Illustration by Marcia Staimer.

Say you want to open a new restaurant. You might think about leasing space and buying equipment, ingredients and, maybe, a really big sign.

If you followed Lean Startup methodology, your focus would be different, said David J. Miller, executive director of the Center for Innovation and Entrepreneurship (CIE) in George Mason University’s School of Business.

“A Lean Startup approach would say, hey, why don’t you start by putting up a catering ad on Craigslist or making whatever your food is at a farmer’s market at a table, where you spend $500 instead of signing on for a full restaurant?” Miller said. “What you are figuring out is what people will really pay for.”

Multiple university units have taught that method for at least five years, Miller said, and the National Science Foundation (NSF) is helping expand that effort with a five-year, $500,00 grant that provides $100,000 a year.

The grant will allow the university to provide funds to innovation teams to research their technology, business models and concepts around, as the NSF website says, “products, processes and services that benefit society.”

“So it’s early stage stuff,” said Miller, who is co-primary investigator with Ali Andalibi, associate dean for research in the College of Science, and Bob Smith, director of the Mason Small Business Development Center. “And it’s very simple.
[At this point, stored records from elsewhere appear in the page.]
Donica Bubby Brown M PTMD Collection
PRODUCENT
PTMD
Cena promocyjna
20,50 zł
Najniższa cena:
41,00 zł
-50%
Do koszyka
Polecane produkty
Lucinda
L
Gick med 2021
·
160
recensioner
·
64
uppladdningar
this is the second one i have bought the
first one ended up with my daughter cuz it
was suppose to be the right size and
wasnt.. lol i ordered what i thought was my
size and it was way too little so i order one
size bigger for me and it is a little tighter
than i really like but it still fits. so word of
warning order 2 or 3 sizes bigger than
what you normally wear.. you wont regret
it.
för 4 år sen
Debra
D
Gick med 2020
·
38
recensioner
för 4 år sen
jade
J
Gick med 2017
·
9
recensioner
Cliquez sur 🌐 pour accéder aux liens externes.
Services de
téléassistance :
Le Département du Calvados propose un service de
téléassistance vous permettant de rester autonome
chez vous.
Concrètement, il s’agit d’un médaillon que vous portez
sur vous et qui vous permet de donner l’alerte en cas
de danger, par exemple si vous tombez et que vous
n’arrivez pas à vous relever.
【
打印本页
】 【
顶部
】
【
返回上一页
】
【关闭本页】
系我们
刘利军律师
It’s, basically, listen to your customer, dummy.”

Well, it is a bit more complicated than that.

In addition to more formally exposing participants to Lean Startup methodology, the grant puts George Mason into the nation’s innovation ecosystem and opens opportunities for students and faculty to attend national NSF programs.
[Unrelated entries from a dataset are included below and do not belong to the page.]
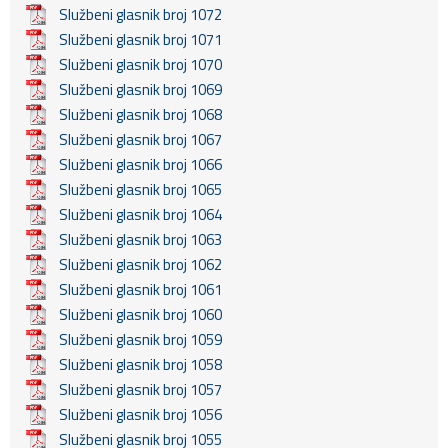
Službeni glasnik broj 1072
Službeni glasnik broj 1071
Službeni glasnik broj 1070
Službeni glasnik broj 1069
Službeni glasnik broj 1068
Službeni glasnik broj 1067
Službeni glasnik broj 1066
Službeni glasnik broj 1065
Službeni glasnik broj 1064
Službeni glasnik broj 1063
Službeni glasnik broj 1062
Službeni glasnik broj 1061
Službeni glasnik broj 1060
Službeni glasnik broj 1059
Službeni glasnik broj 1058
Službeni glasnik broj 1057
Službeni glasnik broj 1056
Službeni glasnik broj 1055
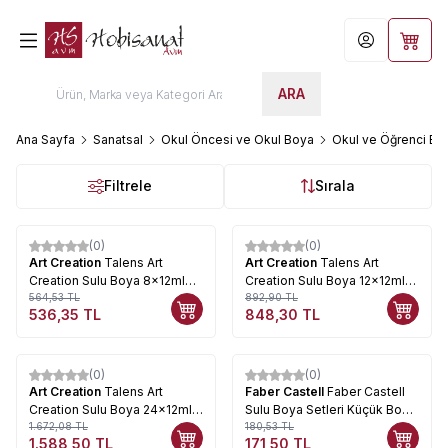
Hesabım
Sepet
ARA
Ana Sayfa
Sanatsal
Okul Öncesi ve Okul Boya
Okul ve Öğrenci Boy
Filtrele
Sırala
(0)
(0)
%
5
%
5
Art Creation
Talens Art
Art Creation
Talens Art
Creation Sulu Boya 8x12ml
Creation Sulu Boya 12x12ml
Set
564,53
TL
Set
892,90
TL
536,35
TL
848,30
TL
(0)
(0)
%
5
%
5
Art Creation
Talens Art
Faber Castell
Faber Castell
Creation Sulu Boya 24x12ml
Sulu Boya Setleri Küçük Boy
Set
1.672,08
TL
12li
180,53
TL
1.588,50
TL
171,50
TL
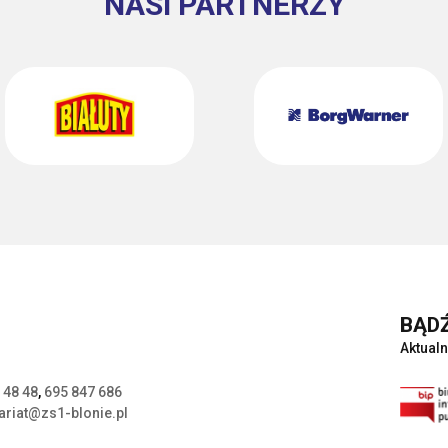
NASI PARTNERZY
BĄDŹ
Aktualn
 48 48
,
695 847 686
ariat@zs1-blonie.pl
The grant also builds on a campus-wide environment CIE has built through entities such as the Mason Innovation Lab, the Mason Enterprise Center, the Virginia Serious Games Institute, MIX spaces, and expansion of the Dean’s Business Competition, all of which reinforces the idea that entrepreneurship is synonymous with education.

In fact, Miller said, “Our university-wide ecosystem is why we won the [NSF] award.”
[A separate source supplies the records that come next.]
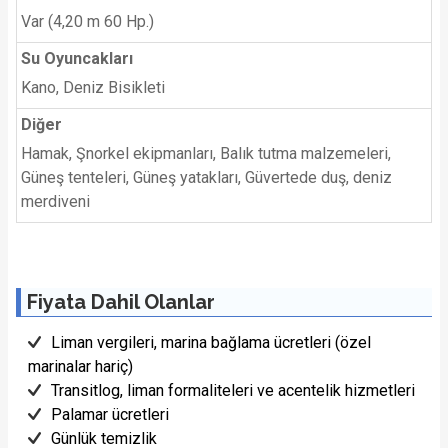
Var (4,20 m 60 Hp.)
Su Oyuncakları
Kano, Deniz Bisikleti
Diğer
Hamak, Şnorkel ekipmanları, Balık tutma malzemeleri,
Güneş tenteleri, Güneş yatakları, Güvertede duş, deniz
merdiveni
Fiyata Dahil Olanlar
Liman vergileri, marina bağlama ücretleri (özel
marinalar hariç)
Transitlog, liman formaliteleri ve acentelik hizmetleri
Palamar ücretleri
Günlük temizlik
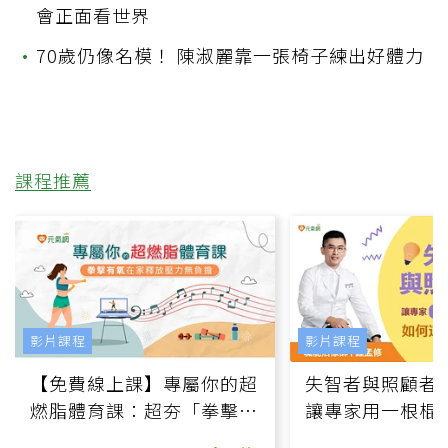
會正面看世界
•
70歲仍像名模！ 陳淑麗靠一張椅子練出好體力
課程推薦
影片課程
影片課程
【免費線上課】專屬你的超
失智者與照顧者
燃脂體育課：超夯「拳擊有
讓專家用一根棍
氧」高壓族在家釋放壓力無
何逆轉退化大腦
And with an NSF seal of approval, Mason’s business partners “can feel comfortable that we do know what we’re doing in this field. And it’s a very important field, not only for our students, but our faculty and graduate students. You don’t want to waste these talents,” Andalibi said.

On a more granular level, money provided to teams could assist in traveling to trade shows tied to their business ideas or to different towns in the region to do customer interviews.

“It’s really meant to be an educational component,” Andalibi said. “It’s education about the commercial viability of their proposed product.”